FS: What made you want to publish independently as opposed to a big publishing house? Did you try those first, or did you always want to just do it yourself? Obviously, judging by how well your books have been received so far, you’re doing well. Would you reach the same level of success, do you think, if you’d been with a big name rather than putting them on yourself or has being an ‘Indie’ gone in your favour?

DM: I started out like most authors, by assuming I needed a publisher. In fact, my first novel, IDENTITY CRISIS, was originally published by a small press that went under nine months after the book came out. I had a three-book deal with the small press, but they gave me all my rights back – thank God! – and I revised the first Sam McRae novel that I actually wrote to make it a sequel and wrote another book (which I later revised so it became the actual sequel – confused yet?  — so that actual first novel has remained unpublished – so far …) in the series. Then, I wrote a standalone crime caper and started work on a thriller. All this time, I was looking for an agent and striking out. Finally, I figured I had a perfectly good novel that had gotten some great reviews from readers and reviewers during the short time it had been out just sitting on my computer. Why not self-publish it?

What did I have to lose?

I had no thoughts even then of being an ‘indie’ author. I kept looking for an agent. Finally, I realized that if I took the effort I was putting into writing pitch letters to agents who might or might not be able to sell my work to publishers who might or might not give me a decent advance and provide sufficient marketing and promotional support for my books and put that effort into simply selling directly online to readers, I could actually make more money and sell more books, primarily because of the increased popularity of ebooks.

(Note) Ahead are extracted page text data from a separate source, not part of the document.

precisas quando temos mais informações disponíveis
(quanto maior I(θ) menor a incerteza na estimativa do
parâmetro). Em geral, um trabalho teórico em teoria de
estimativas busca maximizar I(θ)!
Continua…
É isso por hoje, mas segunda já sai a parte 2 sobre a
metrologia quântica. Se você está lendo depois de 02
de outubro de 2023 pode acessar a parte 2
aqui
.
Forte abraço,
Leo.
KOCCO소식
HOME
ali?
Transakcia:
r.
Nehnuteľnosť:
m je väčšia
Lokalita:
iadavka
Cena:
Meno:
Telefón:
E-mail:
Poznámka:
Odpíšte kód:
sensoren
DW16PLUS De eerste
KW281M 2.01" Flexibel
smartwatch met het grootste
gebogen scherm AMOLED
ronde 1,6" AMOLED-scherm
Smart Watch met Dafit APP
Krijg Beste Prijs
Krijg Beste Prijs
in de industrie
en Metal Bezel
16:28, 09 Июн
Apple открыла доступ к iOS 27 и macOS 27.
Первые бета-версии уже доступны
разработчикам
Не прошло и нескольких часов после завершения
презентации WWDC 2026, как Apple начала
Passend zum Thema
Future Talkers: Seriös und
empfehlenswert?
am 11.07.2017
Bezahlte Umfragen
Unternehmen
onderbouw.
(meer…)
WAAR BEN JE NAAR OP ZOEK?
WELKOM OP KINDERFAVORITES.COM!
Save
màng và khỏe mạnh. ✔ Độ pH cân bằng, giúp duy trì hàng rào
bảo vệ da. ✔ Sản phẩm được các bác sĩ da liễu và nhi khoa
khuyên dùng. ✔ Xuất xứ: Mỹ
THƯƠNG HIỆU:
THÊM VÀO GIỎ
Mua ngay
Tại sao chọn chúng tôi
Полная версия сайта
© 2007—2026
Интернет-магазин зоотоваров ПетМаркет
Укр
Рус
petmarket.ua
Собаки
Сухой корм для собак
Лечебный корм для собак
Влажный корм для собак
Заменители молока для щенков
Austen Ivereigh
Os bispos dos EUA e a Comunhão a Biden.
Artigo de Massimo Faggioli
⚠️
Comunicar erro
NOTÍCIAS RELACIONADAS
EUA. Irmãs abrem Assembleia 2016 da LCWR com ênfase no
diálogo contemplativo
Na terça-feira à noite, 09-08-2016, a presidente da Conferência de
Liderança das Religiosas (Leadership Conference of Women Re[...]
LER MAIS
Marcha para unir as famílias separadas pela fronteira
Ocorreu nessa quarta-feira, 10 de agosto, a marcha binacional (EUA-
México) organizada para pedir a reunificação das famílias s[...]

FS: How have you found promoting your work on the internet? Is it a tough sell? For those starting out, what advice would you give for promoting your work effectively?

DM: I think of being a fiction author in terms of running a small business. It’s always tough when you’re starting out. You have to establish yourself somehow.

Ask yourself, where do your readers go on the Internet? Is there a list or Facebook group or Google group or other place where you can easily connect with a lot of them with one targeted message? As a mystery author, I started out by targeting the DorothyL list. I made a note of who wrote reviews and posted them there and asked them if they’d consider looking at IDENTITY CRISIS and reviewing it when it came out. This helped build some initial buzz among readers. Since then, I’ve joined Facebook and Twitter and I’ve expanded my approach substantially. When I released LEAST WANTED, I sought pre-release reviews from bloggers and that helped create buzz before the book came out. I’ve also networked with other authors and sought endorsements from them. The more authors and bloggers you get to know, the better, because you can cross-promote each other, guest blog, interview one another, etc.
I’ve built a pretty substantial following on Twitter. It’s a nice diverse group. Many of them are authors, many are people who enjoy books for various reasons, many are involved in other creative fields, the rest are simply people who are fun and interesting for any number of reasons. I’m a big believer in the power of online serendipity. Although we’re all aware of the need for caution in how you handle yourself online, I also think people have the capacity to amaze, inspire and do wonderful things. So be open to connecting with a lot of different people.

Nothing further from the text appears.